Segment Start: Record set

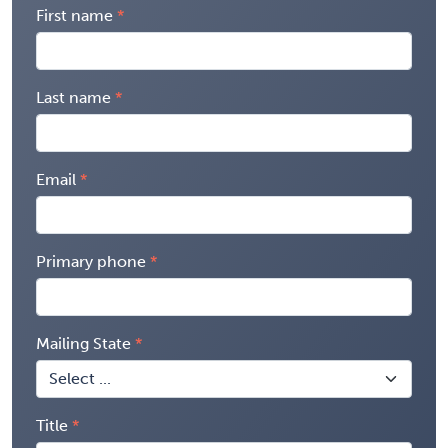
First name
Last name
Email
Primary phone
Mailing State
Title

Segment End: Record set

**Work request**: Strip out the images, then output the records above word for word.

**Exercise output**:
First name
Last name
Email
Primary phone
Mailing State
Title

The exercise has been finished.